Andrew McLaughlin is a partner at betaworks, and CEO of Digg and Instapaper. He worked at the White House as Deputy Chief Technology Officer of the United States, and is former Director of Global Public Policy at Google, leading the company's work on issues surrounding freedom of expression, censorship, and national security.
Paul F. Nemitz is the director for fundamental rights and union citizenship in the Directorate General for Justice of the European Commission. The free movement of people in Europe, data protection, and children's rights are also key responsibilities of his Directorate. Before joining DG Justice, Nemitz held posts in the Legal Service of the European Commission, the Cabinet of the Commissioner for Development Cooperation, and the Directorates General for Trade, Transport, and Maritime Affairs. In addition to broad experience as agent of the commission in litigation before the European Courts, he has published extensively on EU law, which he is currently teaching as a visiting professor at the College of Europe in Bruges. Nemitz studied law at Hamburg University and obtained a Master of Comparative Law from George Washington University Law School, where he was a Fulbright grantee.

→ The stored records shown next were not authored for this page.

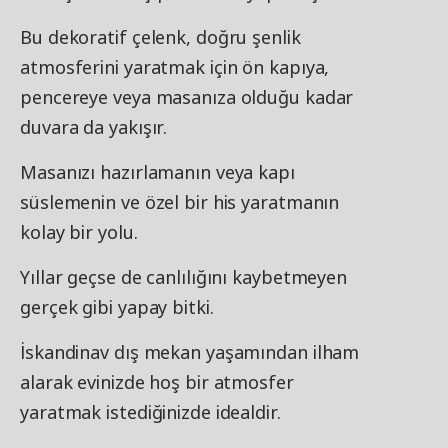
Bu dekoratif çelenk, doğru şenlik
atmosferini yaratmak için ön kapıya,
pencereye veya masanıza olduğu kadar
duvara da yakışır.
Masanızı hazırlamanın veya kapı
süslemenin ve özel bir his yaratmanın
kolay bir yolu.
Yıllar geçse de canlılığını kaybetmeyen
gerçek gibi yapay bitki.
İskandinav dış mekan yaşamından ilham
alarak evinizde hoş bir atmosfer
yaratmak istediğinizde idealdir.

Eric Posner is Kirkland and Ellis Distinguished Service Professor of Law and Arthur and Esther Kane Research Chair. His current research interests are international law and constitutional law.

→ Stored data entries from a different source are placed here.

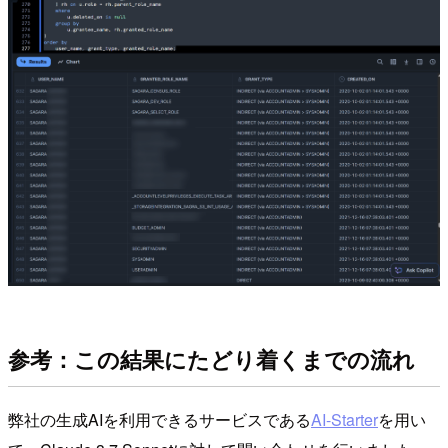
参考：この結果にたどり着くまでの流れ
弊社の生成AIを利用できるサービスである
AI-Starter
を用い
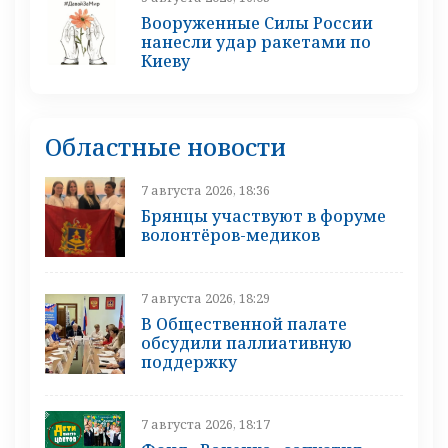
Вооруженные Силы России
нанесли удар ракетами по
Киеву
Областные новости
7 августа 2026, 18:36
Брянцы участвуют в форуме
волонтёров-медиков
7 августа 2026, 18:29
В Общественной палате
обсудили паллиативную
поддержку
7 августа 2026, 18:17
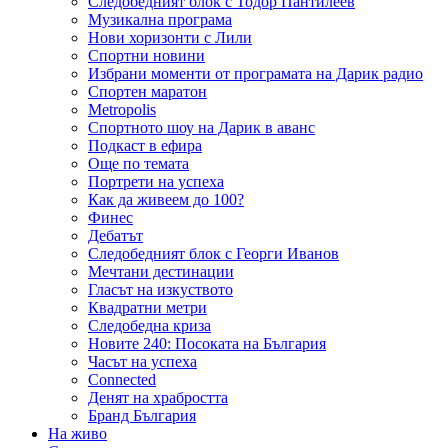
Следобедният блок с Тодор Пантилеев
Музикална програма
Нови хоризонти с Лили
Спортни новини
Избрани моменти от програмата на Дарик радио
Спортен маратон
Metropolis
Спортното шоу на Дарик в аванс
Подкаст в ефира
Още по темата
Портрети на успеха
Как да живеем до 100?
Финес
Дебатът
Следобедният блок с Георги Иванов
Мечтани дестинации
Гласът на изкуството
Квадратни метри
Следобедна криза
Новите 240: Посоката на България
Часът на успеха
Connected
Денят на храбростта
Бранд България
На живо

Jonathan L. Zittrain is an American professor of Internet law at Harvard Law School and a faculty co-director of Harvard's Berkman Center for Internet & Society.
Previously, Zittrain was Professor of Internet Governance and Regulation at the Oxford Internet Institute of the University of Oxford and visiting professor at the New York University School of Law and Stanford Law School. He is the author, most recently, of The Future of the Internet and How to Stop It; and co-editor of the book Access Denied.
Paul Nemitz, director for Fundamental Rights and Citizenship at the European Commission, and Digg CEO Andrew McLaughlin argues the Right to Be Forgotten is a legal way for elite classes to legally suppress embarrassing facts about their past.